In some embodiments, the flap 104 may be moveable between the open position and the closed position. In some embodiments, the flap 104 may be attached to the enclosure 102 using a hinge that allows the flap 104 to be pivoted/rotated between the open and the closed positions. In other embodiments, the flap 104 may be a slide-in flap, which may be mounted on sidetracks. The slide-in flap may slide between the open and the closed positions by moving along the sidetracks defined on the enclosure 102. In further embodiments, the flap 104 may be made of resilient material. In such embodiments, the flap 104 may be pushed or pulled to bend and/or contour the flap 104 to the open position, and thereafter released such that the flap 104 returns to the closed position due to its natural resilience or stiffness. In yet other embodiments, the flap 104 may slip on or off the enclosure 102 as and when necessary.

In some embodiments, the flap 104 may be retained in either the closed position or the open position.

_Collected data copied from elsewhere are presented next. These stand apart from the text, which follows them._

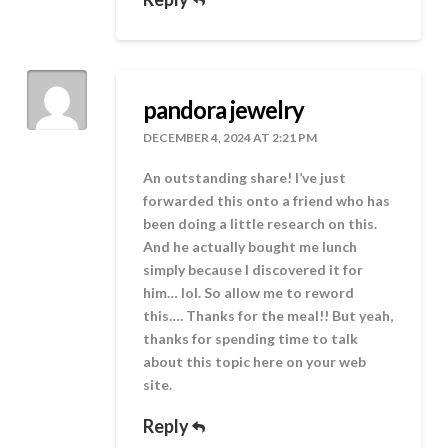
pandora jewelry
DECEMBER 4, 2024 AT 2:21 PM
An outstanding share! I’ve just
forwarded this onto a friend who has
been doing a little research on this.
And he actually bought me lunch
simply because I discovered it for
him… lol. So allow me to reword
this…. Thanks for the meal!! But yeah,
thanks for spending time to talk
about this topic here on your web
site.
Reply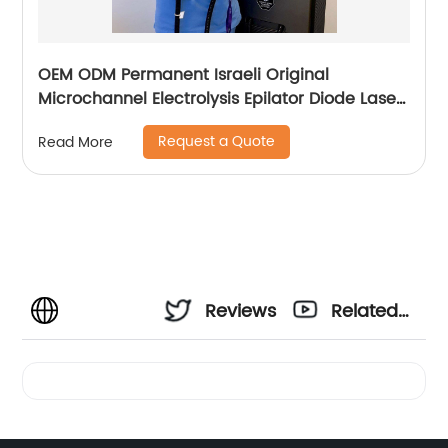
OEM ODM Permanent Israeli Original
Microchannel Electrolysis Epilator Diode Laser
755 808 1064 Alma Soprano Ice Titanium
Request a Quote
Read More
Laser Hair Removal Machine
Reviews
Related
Videos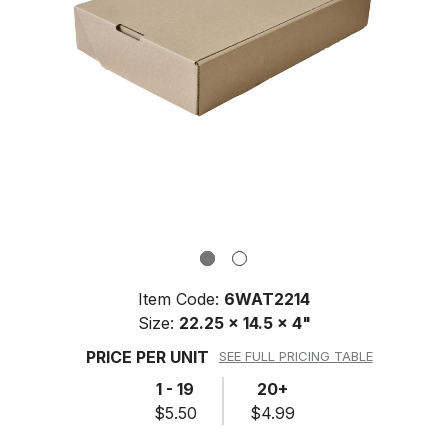
Item Code:
6WAT2214
Size:
22.25 x 14.5 x 4"
PRICE PER UNIT
SEE FULL PRICING TABLE
1 - 19
20+
$5.50
$4.99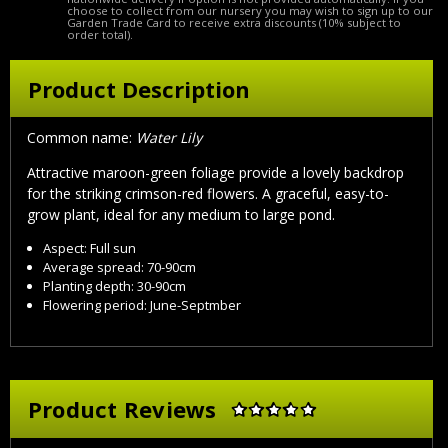
choose to collect from our nursery you may wish to sign up to our
Garden Trade Card to receive extra discounts (10% subject to
order total).
Product Description
Common name:
Water Lily
Attractive maroon-green foliage provide a lovely backdrop
for the striking crimson-red flowers. A graceful, easy-to-
grow plant, ideal for any medium to large pond.
Aspect: Full sun
Average spread: 70-90cm
Planting depth: 30-90cm
Flowering period: June-Septmber
Product Reviews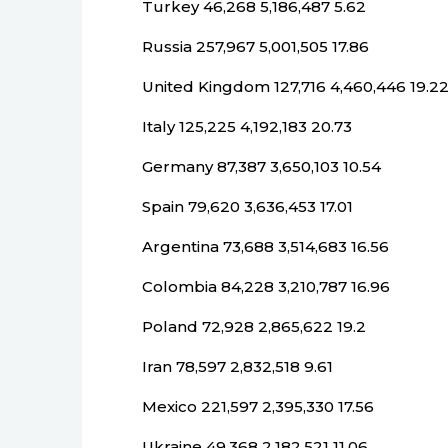
Turkey 46,268 5,186,487 5.62
Russia 257,967 5,001,505 17.86
United Kingdom 127,716 4,460,446 19.2
Italy 125,225 4,192,183 20.73
Germany 87,387 3,650,103 10.54
Spain 79,620 3,636,453 17.01
Argentina 73,688 3,514,683 16.56
Colombia 84,228 3,210,787 16.96
Poland 72,928 2,865,622 19.2
Iran 78,597 2,832,518 9.61
Mexico 221,597 2,395,330 17.56
Ukraine 49,368 2,182,521 11.06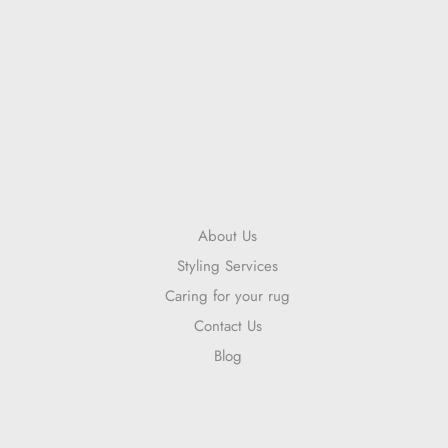
About Us
Styling Services
Caring for your rug
Contact Us
Blog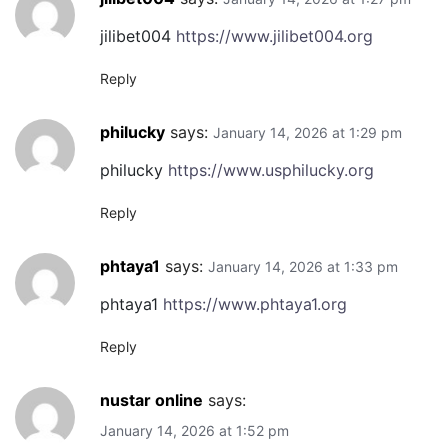
jilibet004
https://www.jilibet004.org
Reply
philucky
says:
January 14, 2026 at 1:29 pm
philucky
https://www.usphilucky.org
Reply
phtaya1
says:
January 14, 2026 at 1:33 pm
phtaya1
https://www.phtaya1.org
Reply
nustar online
says:
January 14, 2026 at 1:52 pm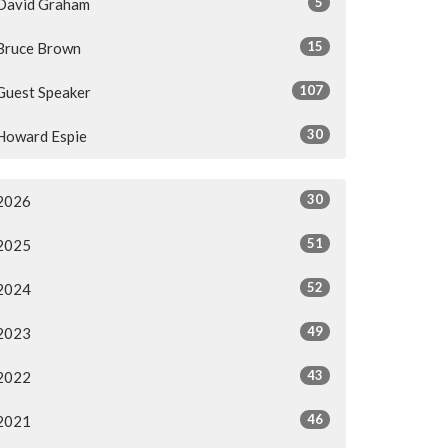
5
David Graham
15
Bruce Brown
107
Guest Speaker
30
Howard Espie
30
2026
51
2025
52
2024
49
2023
43
2022
46
2021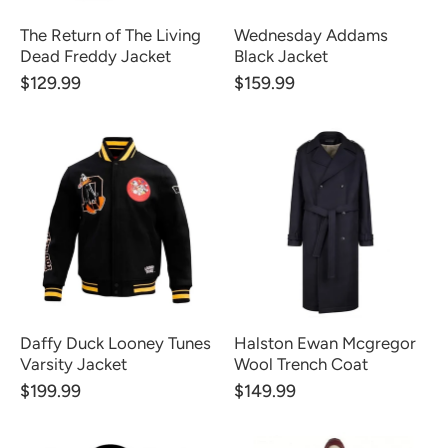
The Return of The Living
Wednesday Addams
Dead Freddy Jacket
Black Jacket
$129.99
$159.99
Daffy Duck Looney Tunes
Halston Ewan Mcgregor
Varsity Jacket
Wool Trench Coat
$199.99
$149.99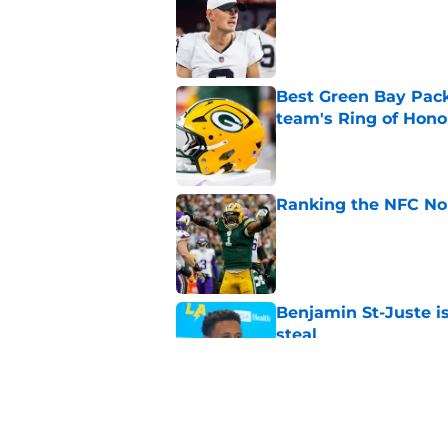
Published by on Invalid Dat
Best Green Bay Packe
team's Ring of Hono
Published by on Invalid Dat
Ranking the NFC Nor
Published by on Invalid Dat
Benjamin St-Juste is
steal
Published by on Invalid Dat
Evan Williams reve
feels different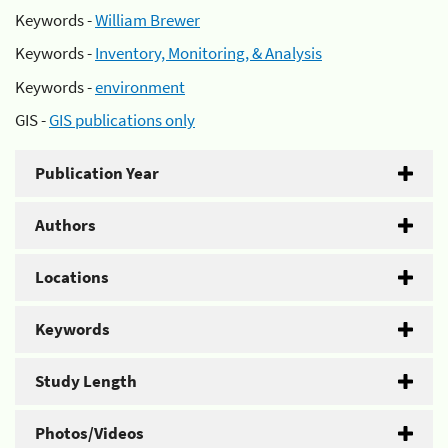
Keywords -
William Brewer
Keywords -
Inventory, Monitoring, & Analysis
Keywords -
environment
GIS -
GIS publications only
Publication Year
Authors
Locations
Keywords
Study Length
Photos/Videos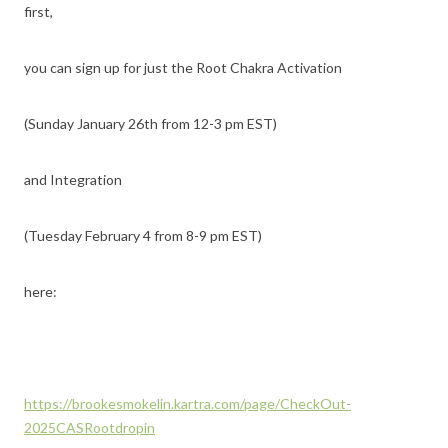
first,
you can sign up for just the Root Chakra Activation
(Sunday January 26th from 12-3 pm EST)
and Integration
(Tuesday February 4 from 8-9 pm EST)
here:
https://brookesmokelin.kartra.com/page/CheckOut-
2025CASRootdropin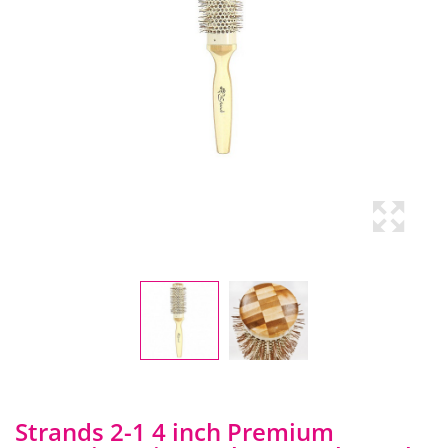
Strands 2-1 4 inch Premium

In some embodiments, the flap 104 may include a retention means (not shown) configured to retain the flap 104 at either the open or the closed positions. The retention means may include, but not be limited to, a latch, hook-and-loop fasteners, hook-and-slot fasteners, a pair of magnets, or the like. The retention means may be disposed on opposing surfaces of the enclosure 102 and the flap 104. The retention means may be brought into contact, thereby maintaining the flap 102 in the closed position or the open position. The retention means may be provided on any surface of the enclosure 102 and the flap 104 located substantially along the edge of the flap 104. For example, in the slide-in flap, opposing surfaces of the enclosure 102 and the flap 104 may include ledges acting as the retention means. In another example where the flap 104 may be attached to the enclosure 102 via a hinge, the opposing surfaces where the hinge is present may include slots/pockets and/or pins functioning as the retention means. In yet another example, at least one of the opposing surfaces of the enclosure 102 and the flap 104 may include hook-and-loop fastener that retain the flap 104 in either the open or the closed positions. In further examples, the enclosure 102 and the flap 104 may include corresponding hook-and-slot fasteners that engage with each other to retain the position of the flap 104.

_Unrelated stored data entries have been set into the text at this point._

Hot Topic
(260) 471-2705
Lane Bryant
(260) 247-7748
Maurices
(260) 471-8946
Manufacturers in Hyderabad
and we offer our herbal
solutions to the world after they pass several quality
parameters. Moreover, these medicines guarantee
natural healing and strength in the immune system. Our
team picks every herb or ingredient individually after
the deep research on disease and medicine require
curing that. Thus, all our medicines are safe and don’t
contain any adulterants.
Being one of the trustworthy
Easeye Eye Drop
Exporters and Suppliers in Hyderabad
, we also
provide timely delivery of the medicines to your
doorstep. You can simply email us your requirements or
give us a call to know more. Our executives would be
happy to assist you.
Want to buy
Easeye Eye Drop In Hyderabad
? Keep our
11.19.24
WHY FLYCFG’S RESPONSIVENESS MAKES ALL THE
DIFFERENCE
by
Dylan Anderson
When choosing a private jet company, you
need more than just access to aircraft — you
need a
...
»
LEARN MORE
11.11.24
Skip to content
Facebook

In some embodiments, the enclosure 102 and the flap 104 may be made of electrically insulated materials. In some embodiments, the enclosure 102 and the flap 104 may be made of any one or a combination of plastic, rubber, fabric, silicone, fiberglass, wood, and the like. Using electrically insulated materials may insulate users from electrical shocks when the extension cord 100 is in use.

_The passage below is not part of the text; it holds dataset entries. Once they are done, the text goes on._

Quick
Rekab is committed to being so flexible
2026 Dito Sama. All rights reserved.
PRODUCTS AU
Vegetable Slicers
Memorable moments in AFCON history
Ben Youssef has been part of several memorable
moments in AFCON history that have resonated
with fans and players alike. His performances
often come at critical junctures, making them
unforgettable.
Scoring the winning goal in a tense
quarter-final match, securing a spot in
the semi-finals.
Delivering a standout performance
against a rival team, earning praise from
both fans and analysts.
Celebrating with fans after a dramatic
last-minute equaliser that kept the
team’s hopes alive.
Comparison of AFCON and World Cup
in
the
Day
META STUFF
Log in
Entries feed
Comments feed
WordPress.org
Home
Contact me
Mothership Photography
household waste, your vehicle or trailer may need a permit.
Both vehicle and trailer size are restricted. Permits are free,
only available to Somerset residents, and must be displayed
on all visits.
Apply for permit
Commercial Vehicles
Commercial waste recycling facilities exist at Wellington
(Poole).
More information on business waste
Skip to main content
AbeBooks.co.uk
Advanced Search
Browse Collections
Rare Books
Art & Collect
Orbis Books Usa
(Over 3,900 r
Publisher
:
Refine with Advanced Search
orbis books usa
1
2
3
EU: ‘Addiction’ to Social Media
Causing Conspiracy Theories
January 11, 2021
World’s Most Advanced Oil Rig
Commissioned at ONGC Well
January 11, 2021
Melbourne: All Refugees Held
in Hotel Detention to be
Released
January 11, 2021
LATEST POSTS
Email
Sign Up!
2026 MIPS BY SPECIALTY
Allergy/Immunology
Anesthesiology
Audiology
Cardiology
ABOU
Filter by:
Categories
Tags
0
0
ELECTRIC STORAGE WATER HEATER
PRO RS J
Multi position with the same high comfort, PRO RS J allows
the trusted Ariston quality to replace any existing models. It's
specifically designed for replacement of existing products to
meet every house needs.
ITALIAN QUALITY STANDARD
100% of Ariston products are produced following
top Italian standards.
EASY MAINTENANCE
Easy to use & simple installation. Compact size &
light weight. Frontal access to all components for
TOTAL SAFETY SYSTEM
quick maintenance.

In other embodiments, the enclosure 102 may not include the flap 104, and plugs 106 and/or sockets 112 of the extension cord 100 may protrude out from the enclosure 102, as shown in FIG. 1D. The plugs 106 and the sockets 112 may protrude such that they are accessible to users of the extension cord 100.

In some embodiments, the extension cord 100 may include at least one plug 106. The plug 106 may include one or more contact members 107. In some embodiments, the plug 106 may include at least two contact members 107 for each current carrying connection of an (wall) outlet 202, as shown in FIG. 1D. The outlet 202 may be power outlets connected to a power grid, or wirings of inverters, batteries, or other power sources. The plug 106 may include other contact members 107, such as an earth ground connection for safety, for example.

In some embodiments, the contact member 107 in the plug 106 may be either male connectors or female connectors, or a combination thereof. The contact members 107 may be any or a combination of pins, jacks, blades, holes, or slots used as terminals to be engaged by complementary terminals of an electrical outlet, such as outlet 202. The outlet 202 may include one or more corresponding pins, and/or slots or receptacles that engage with the contact members 107 to form electrical connections. In some embodiments, the plug 106 and/or the contact members 107 may be made of electrically conducting materials. In some embodiments, the plug 106 and/or the contact members 107 may be made of one or a combination of copper, aluminum, nickel-chromium alloys, or the like.

In some embodiments, the plug 106 may be coupled to the enclosure 102, such as fixedly attached thereto. In other embodiments, the plug 106 may be removably attached to the enclosure 102. In such embodiments, the plug 106 may be suitably replaced with another plug having a different set of contact members 107. In some embodiments, the plug 106 may be attachable to an adapter to allow the extension cord 100 to be connected to any type/standard of the outlet 202.

The contact members 107 may be electrically connected to an electrical wiring/cord 108 of the extension cord 100. In some embodiments, the cord 108 may be electric wires. In some embodiments, the electric wires may be 12-gauge wires, but not be limited thereto. While embodiments of the present disclosure are described in the context of the cord 108 being electric wires, it may be appreciated by those skilled in the art that the cord 108 may be any other cable, such as fiber optic cables, coaxial cables, Ethernet, audio and/or video cables, phone extension cables, and the like. In some embodiments, the cord 108 may be housed within a sheath. The sheath may be any suitable material, such as an electrically insulating material, a flexible material, a durable material, or the like. In some embodiments, the sheath may be made of any one or a combination of plastic, rubber, fabric, or the like.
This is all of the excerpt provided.